Sobre as lives, vocês já entendiam que as lives (a transmissão on-line dos shows) chegariam em breve? Da perspectiva de janeiro de 2020, lives/transmissões eram algo que vocês projetavam para um futuro próximo?

Ana Garcia: "Para ser bem sincera, como festival de música, não era discutido transmissão online do festival, muito menos lives, festivais online, era algo que estava na nossa nuvem, mas buscando atingir primeiramente emissoras de televisão. Acho que em menos de 5 anos isso seria uma realidade para qualquer festival de médio porte, mas isso foi ressignificado em poucos meses. Agora não consigo imaginar qualquer festival físico sem ter uma entrega online."

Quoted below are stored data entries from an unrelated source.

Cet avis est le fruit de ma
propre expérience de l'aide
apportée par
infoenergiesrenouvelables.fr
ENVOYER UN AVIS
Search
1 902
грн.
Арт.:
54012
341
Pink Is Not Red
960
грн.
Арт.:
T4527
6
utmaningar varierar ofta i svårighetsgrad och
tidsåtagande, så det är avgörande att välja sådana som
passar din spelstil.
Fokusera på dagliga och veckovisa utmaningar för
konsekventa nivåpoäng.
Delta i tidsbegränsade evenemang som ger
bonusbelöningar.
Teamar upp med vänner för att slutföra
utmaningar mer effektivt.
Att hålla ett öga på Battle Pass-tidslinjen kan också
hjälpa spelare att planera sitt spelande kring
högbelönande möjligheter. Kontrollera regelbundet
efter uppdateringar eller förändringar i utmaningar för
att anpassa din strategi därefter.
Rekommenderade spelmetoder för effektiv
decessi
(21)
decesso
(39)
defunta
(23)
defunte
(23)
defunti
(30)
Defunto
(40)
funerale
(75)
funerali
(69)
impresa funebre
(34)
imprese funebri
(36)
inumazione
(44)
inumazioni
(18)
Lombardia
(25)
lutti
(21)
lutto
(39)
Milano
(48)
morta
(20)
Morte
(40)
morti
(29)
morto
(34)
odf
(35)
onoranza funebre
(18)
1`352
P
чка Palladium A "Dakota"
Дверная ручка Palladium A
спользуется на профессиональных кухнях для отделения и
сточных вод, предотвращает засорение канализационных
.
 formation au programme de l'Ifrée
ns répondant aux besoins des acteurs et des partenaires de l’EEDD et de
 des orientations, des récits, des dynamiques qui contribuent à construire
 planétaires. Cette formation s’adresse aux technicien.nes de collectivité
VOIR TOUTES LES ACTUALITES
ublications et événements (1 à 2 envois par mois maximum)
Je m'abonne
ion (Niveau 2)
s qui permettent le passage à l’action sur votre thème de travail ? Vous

Felipe Simas: "Isso sim foi uma mudança de paradigma que a pandemia e a quarentena trouxeram. Live não era algo que projetávamos em nenhum cenário e que, a partir de agora, passa a ser uma realidade mesmo quando tudo se normalizar (ou, ao menos, voltar a ser o mais próximo do que era antes)."

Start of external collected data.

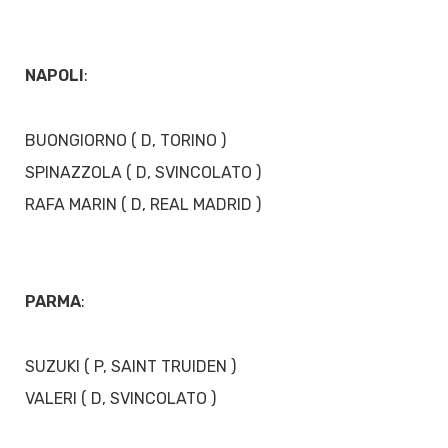
NAPOLI
:
BUONGIORNO ( D, TORINO )
SPINAZZOLA ( D, SVINCOLATO )
RAFA MARIN ( D, REAL MADRID )
PARMA
:
SUZUKI ( P, SAINT TRUIDEN )
VALERI ( D, SVINCOLATO )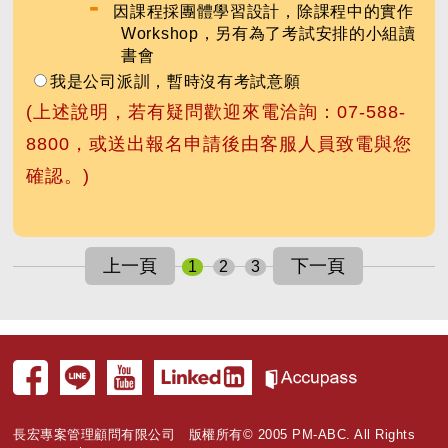
-
因課程採團體學習設計，除課程中的實作
Workshop，另有為了考試安排的小組讀
書會
我是公司派訓，暫時沒有考試意願
(上述說明，若有疑問歡迎來電洽詢：07-588-
8800，或送出報名申請後由客服人員致電與您
確認。)
1
2
3
長宏專案管理顧問有限公司 版權所有© 2005 PM-ABC. All Rights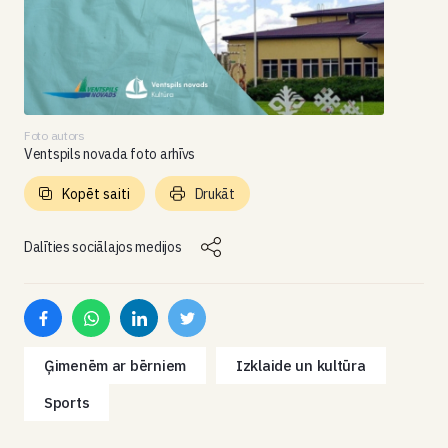
Foto autors
Ventspils novada foto arhīvs
Kopēt saiti
Drukāt
Dalīties sociālajos medijos
Ģimenēm ar bērniem
Izklaide un kultūra
Sports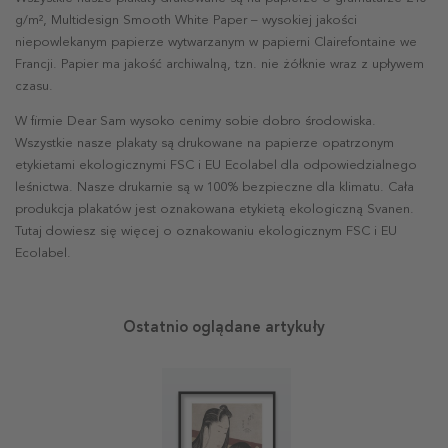
g/m², Multidesign Smooth White Paper – wysokiej jakości
niepowlekanym papierze wytwarzanym w papierni Clairefontaine we
Francji. Papier ma jakość archiwalną, tzn. nie żółknie wraz z upływem
czasu.
W firmie Dear Sam wysoko cenimy sobie dobro środowiska.
Wszystkie nasze plakaty są drukowane na papierze opatrzonym
etykietami ekologicznymi FSC i EU Ecolabel dla odpowiedzialnego
leśnictwa. Nasze drukarnie są w 100% bezpieczne dla klimatu. Cała
produkcja plakatów jest oznakowana etykietą ekologiczną Svanen.
Tutaj dowiesz się więcej o oznakowaniu ekologicznym FSC i EU
Ecolabel.
Ostatnio oglądane artykuły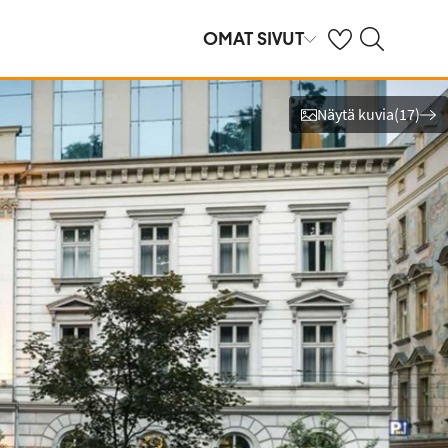
Omat suosikkihote
Haku tjäreborg.f
OMAT SIVUT
Näytä kuvia
(
17
)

O que aprendemos com essas lives de 2020? O que deve ser mantido até mesmo quando o presencial, tão importante, puder voltar?

Ana Garcia: "É preciso aproveitar essa possibilidade de atingir pessoas de qualquer parte do mundo. Mesmo sem transmitir seu evento completamente, ter conteúdos exclusivo online já é algo interessante, mesmo para pessoas que estão na sua cidade, mas ainda não querem ir a aglomerações. Imagino que todos os festivais se tornarão híbridos."

Felipe Simas: "Esse lance de lives super produzidas e de dimensões gigantescas foi um fenômeno quase que exclusivamente brasileiro. Lá fora, grandes artistas faziam lives caseiras em seus instagrams. Algo informal para acalentar milhões de pessoas quarentenadas. Grandes produções também existiram no exterior, mas se resumiam em reunir pequenos vídeos caseiros de muitos artistas, sempre com o objetivo de arrecadar fundos imediatos para causas sociais e sanitárias. Já aqui no Brasil, o patrocínio de grandes empresas para grandes artistas, apesar de ser de grande valia para o fomento da atividade artística, praticamente aniquilou a imensa maioria de pequenos e médios artistas cuja visibilidade diminuta não era de interesse das marcas patrocinadoras. Mesmo com o descaso total do poder público (que ignorou solenemente a massa de trabalhadores do mercado do entretenimento, responsável por uma boa parcela do PIB nacional), a iniciativa privada não foi capaz de achar um denominador comum que atendesse à classe artística como um todo pulverizando investimentos entre artistas de todos os tamanhos. E a não-cobrança de ingressos para lives criou uma cultura de consumo gratuito desse produto que deixou na mão o artista menor que não tinha condições nem de conseguir patrocinador e nem de cobrar ingresso pela sua live (com o risco de ser "cancelado" pelos seus próprios fãs). Infelizmente, quem acaba pagando o preço por essa cultura enraizada de que seria uma petulância o artista cobrar pelo seu trabalho são os artistas de menor expressão. Por isso, o que se faz urgente mesmo é um trabalho de conscientização do valor e da importância da arte na vida das pessoas, assim como na economia de um país. Mas, enfim, para finalizar, o que parece estar se configurando aos poucos para quando os shows presenciais retornarem, serão as lives com cobrança de ingressos que farão com que shows possam chegar, de certa forma, em lugares em que a turnê "física" do artista por algum motivo não conseguirá contemplar."